# Kayak information needed



## nethersdoug (Feb 16, 2010)

I have hunted and fished out of my 17' canoe for many years but am getting toooo old to transport this less than stable platform [serious understatement]. My question to you Yakers is 1 Is your kayak more stable and easier to handle in the wind than my conoe. 2 What do you recommend for fishing the Muskingum, Licking rivers, Buckeye and Seneca as to length, width and make? Your input will be greatly appreaciated. Thanks Douglas


----------



## StuckAtHome (Apr 29, 2004)

Sit on top kayak, period. If you want a stable, comfortable ride that was built for moving water, the Jackson coosa.
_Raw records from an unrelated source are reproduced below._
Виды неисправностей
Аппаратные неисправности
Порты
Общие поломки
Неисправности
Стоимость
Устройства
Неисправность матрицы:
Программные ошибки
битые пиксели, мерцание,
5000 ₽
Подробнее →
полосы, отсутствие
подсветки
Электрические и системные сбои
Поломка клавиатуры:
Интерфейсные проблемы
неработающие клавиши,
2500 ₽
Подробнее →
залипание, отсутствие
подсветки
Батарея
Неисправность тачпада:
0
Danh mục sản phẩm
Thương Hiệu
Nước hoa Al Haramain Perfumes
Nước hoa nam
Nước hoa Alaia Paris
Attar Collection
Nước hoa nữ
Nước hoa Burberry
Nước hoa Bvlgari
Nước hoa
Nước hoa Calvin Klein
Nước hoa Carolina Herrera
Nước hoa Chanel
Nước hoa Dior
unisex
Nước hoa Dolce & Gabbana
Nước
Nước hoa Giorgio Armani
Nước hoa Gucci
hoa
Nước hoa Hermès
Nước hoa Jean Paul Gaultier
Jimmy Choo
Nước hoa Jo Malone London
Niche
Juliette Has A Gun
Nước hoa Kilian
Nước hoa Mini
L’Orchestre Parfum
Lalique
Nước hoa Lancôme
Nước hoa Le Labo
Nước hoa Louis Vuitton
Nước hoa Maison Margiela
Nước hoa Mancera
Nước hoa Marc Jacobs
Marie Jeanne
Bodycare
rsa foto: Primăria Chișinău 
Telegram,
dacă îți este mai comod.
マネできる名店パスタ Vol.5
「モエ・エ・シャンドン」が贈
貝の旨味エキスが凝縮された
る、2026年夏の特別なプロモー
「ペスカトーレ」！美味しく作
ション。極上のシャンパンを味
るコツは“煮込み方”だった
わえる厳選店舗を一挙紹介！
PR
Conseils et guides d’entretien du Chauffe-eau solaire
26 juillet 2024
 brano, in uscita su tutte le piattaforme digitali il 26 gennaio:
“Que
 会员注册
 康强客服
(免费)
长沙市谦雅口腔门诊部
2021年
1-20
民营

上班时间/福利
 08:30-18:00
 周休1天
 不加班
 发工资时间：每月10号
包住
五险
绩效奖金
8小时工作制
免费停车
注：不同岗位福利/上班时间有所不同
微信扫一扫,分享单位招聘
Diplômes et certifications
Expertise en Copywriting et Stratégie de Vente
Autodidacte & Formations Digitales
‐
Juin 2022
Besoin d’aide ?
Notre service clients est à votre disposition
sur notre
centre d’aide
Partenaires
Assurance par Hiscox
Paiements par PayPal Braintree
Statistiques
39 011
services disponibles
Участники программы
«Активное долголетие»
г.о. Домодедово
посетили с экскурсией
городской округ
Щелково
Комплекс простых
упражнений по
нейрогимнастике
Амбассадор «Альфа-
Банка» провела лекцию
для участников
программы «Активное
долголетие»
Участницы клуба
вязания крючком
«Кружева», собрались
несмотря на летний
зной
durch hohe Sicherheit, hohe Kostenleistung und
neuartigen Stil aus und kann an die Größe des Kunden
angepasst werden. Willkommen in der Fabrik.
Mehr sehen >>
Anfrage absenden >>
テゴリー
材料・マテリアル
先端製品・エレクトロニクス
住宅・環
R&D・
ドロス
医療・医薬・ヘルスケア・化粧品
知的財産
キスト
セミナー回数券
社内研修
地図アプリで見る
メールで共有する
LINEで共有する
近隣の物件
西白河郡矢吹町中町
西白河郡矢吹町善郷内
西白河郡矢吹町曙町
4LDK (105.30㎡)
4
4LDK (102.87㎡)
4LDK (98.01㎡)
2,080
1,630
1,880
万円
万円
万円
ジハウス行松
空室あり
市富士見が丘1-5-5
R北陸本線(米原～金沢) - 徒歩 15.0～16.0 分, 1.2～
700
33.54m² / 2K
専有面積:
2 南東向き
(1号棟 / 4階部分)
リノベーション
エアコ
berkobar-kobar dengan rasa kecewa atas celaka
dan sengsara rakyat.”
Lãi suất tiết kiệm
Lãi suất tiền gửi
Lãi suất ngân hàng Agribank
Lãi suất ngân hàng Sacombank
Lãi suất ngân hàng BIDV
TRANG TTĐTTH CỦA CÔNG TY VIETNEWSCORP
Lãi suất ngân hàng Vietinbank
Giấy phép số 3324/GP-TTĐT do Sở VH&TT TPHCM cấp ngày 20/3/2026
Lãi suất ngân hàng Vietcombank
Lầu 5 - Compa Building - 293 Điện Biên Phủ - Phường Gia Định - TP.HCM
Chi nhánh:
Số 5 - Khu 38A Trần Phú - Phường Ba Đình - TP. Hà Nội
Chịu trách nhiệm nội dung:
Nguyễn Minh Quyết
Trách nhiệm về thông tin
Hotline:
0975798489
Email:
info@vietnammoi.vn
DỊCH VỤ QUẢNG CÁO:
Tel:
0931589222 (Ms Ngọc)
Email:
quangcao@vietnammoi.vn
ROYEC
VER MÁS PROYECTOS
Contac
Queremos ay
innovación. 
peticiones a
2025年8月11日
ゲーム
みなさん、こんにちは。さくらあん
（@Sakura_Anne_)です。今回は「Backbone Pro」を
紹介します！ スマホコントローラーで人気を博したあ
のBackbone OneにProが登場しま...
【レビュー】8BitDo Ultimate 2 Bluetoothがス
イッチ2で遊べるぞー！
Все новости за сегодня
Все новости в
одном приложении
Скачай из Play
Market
About a grand but you'll never second guess the purchase.

Sent from my DROID RAZR using Tapatalk


----------



## RebelWithACause122 (Mar 29, 2011)

Doug, sit on tops are certainly the way to go in my opinion. I sent you a PM, let me know if you'd like to meet up and test mine out. If you're not close to me, maybe someone else will let you test-paddle whatever they've got.


----------



## Love2kayak (Apr 30, 2011)

I have a sit in which I like for the winter paddling i do, but for fishing and comfort sit on top can't be beat. I have three boats and looking or my fourth now (sit on top) for kayak wars.


----------



## backlashed (Mar 19, 2011)

Love2kayak said:


> I have a sit in which I like for the winter paddling i do,


Can't beat a SIK in cold weather. Look for shorter yaks like the Coosa for rivers. 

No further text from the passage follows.